DATA UNDER STUDY Start Marker

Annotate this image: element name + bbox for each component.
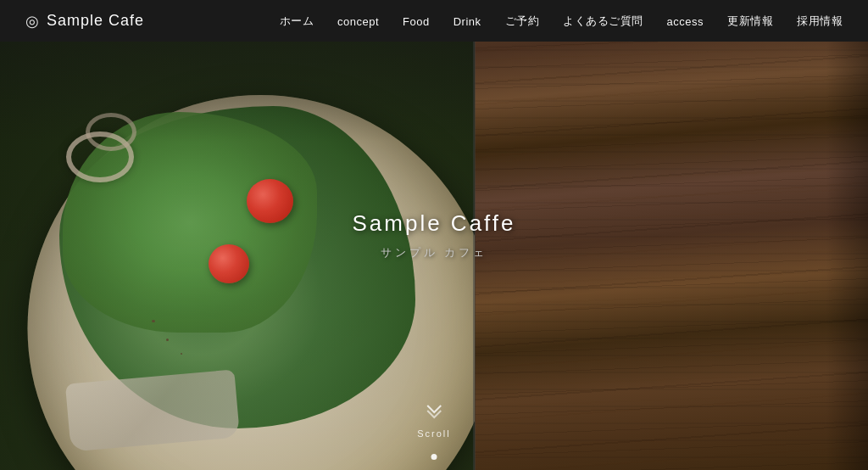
hero-slide-dots	[431, 454, 437, 460]
pepper-speck	[152, 320, 155, 322]
nav-item-concept[interactable]: concept	[337, 14, 379, 29]
hero-wood-background	[475, 0, 868, 470]
pepper-speck	[166, 339, 169, 341]
navbar: ◎ Sample Cafe ホーム concept Food Drink ご予約…	[0, 0, 868, 42]
scroll-indicator[interactable]: Scroll	[417, 401, 451, 440]
nav-menu: ホーム concept Food Drink ご予約 よくあるご質問 acces…	[280, 13, 843, 29]
scroll-chevrons	[417, 401, 451, 420]
nav-item-food[interactable]: Food	[403, 14, 430, 29]
logo[interactable]: ◎ Sample Cafe	[25, 12, 144, 31]
nav-item-home[interactable]: ホーム	[280, 13, 314, 29]
hero-section: Sample Caffe サンプル カフェ Scroll	[0, 0, 868, 470]
chevron-down-icon	[425, 401, 443, 420]
nav-item-faq[interactable]: よくあるご質問	[563, 13, 643, 29]
pepper-speck	[181, 353, 182, 355]
scroll-label: Scroll	[417, 428, 451, 439]
logo-text: Sample Cafe	[47, 12, 144, 30]
nav-item-recruit[interactable]: 採用情報	[797, 13, 843, 29]
nav-item-drink[interactable]: Drink	[453, 14, 481, 29]
right-edge-shadow	[826, 0, 868, 470]
slide-dot-1[interactable]	[431, 454, 437, 460]
hero-food-image	[0, 0, 475, 470]
hero-divider	[473, 0, 476, 470]
logo-icon: ◎	[25, 12, 40, 31]
nav-item-news[interactable]: 更新情報	[727, 13, 773, 29]
nav-item-access[interactable]: access	[667, 14, 704, 29]
wood-grain-2	[475, 0, 868, 470]
nav-item-reservation[interactable]: ご予約	[505, 13, 540, 29]
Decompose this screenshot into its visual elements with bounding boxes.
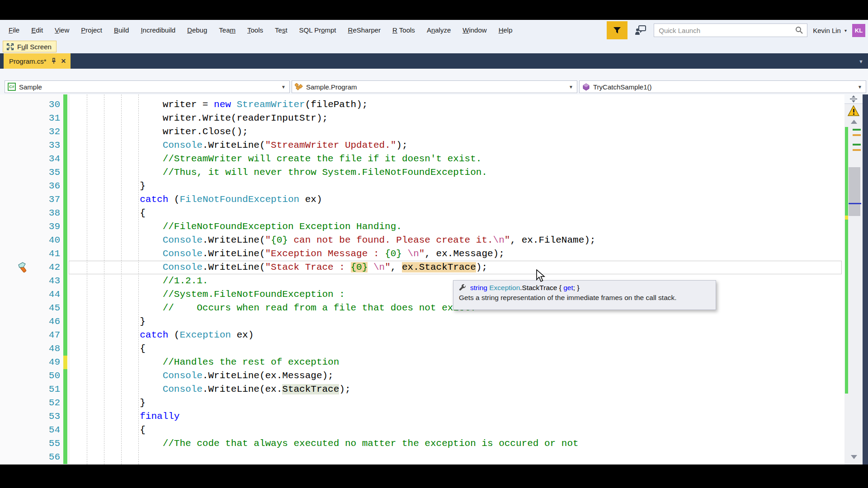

DATA UNDER STUDY End Marker

## WHAT THE TASK ASKS:
Word for word, restate all of the material above except its pictures.

## EXERCISE RESULT:
Annotate this image: element name + bbox for each component.
hero-slide-dots	[431, 454, 437, 460]
pepper-speck	[152, 320, 155, 322]
nav-item-concept[interactable]: concept	[337, 14, 379, 29]
hero-wood-background	[475, 0, 868, 470]
pepper-speck	[166, 339, 169, 341]
navbar: ◎ Sample Cafe ホーム concept Food Drink ご予約…	[0, 0, 868, 42]
scroll-indicator[interactable]: Scroll	[417, 401, 451, 440]
nav-menu: ホーム concept Food Drink ご予約 よくあるご質問 acces…	[280, 13, 843, 29]
scroll-chevrons	[417, 401, 451, 420]
nav-item-food[interactable]: Food	[403, 14, 430, 29]
logo[interactable]: ◎ Sample Cafe	[25, 12, 144, 31]
nav-item-home[interactable]: ホーム	[280, 13, 314, 29]
hero-section: Sample Caffe サンプル カフェ Scroll	[0, 0, 868, 470]
chevron-down-icon	[425, 401, 443, 420]
nav-item-faq[interactable]: よくあるご質問	[563, 13, 643, 29]
pepper-speck	[181, 353, 182, 355]
scroll-label: Scroll	[417, 428, 451, 439]
logo-text: Sample Cafe	[47, 12, 144, 30]
nav-item-recruit[interactable]: 採用情報	[797, 13, 843, 29]
nav-item-drink[interactable]: Drink	[453, 14, 481, 29]
right-edge-shadow	[826, 0, 868, 470]
slide-dot-1[interactable]	[431, 454, 437, 460]
hero-food-image	[0, 0, 475, 470]
hero-divider	[473, 0, 476, 470]
logo-icon: ◎	[25, 12, 40, 31]
nav-item-news[interactable]: 更新情報	[727, 13, 773, 29]
nav-item-access[interactable]: access	[667, 14, 704, 29]
wood-grain-2	[475, 0, 868, 470]
nav-item-reservation[interactable]: ご予約	[505, 13, 540, 29]
Decompose this screenshot into its visual elements with bounding boxes.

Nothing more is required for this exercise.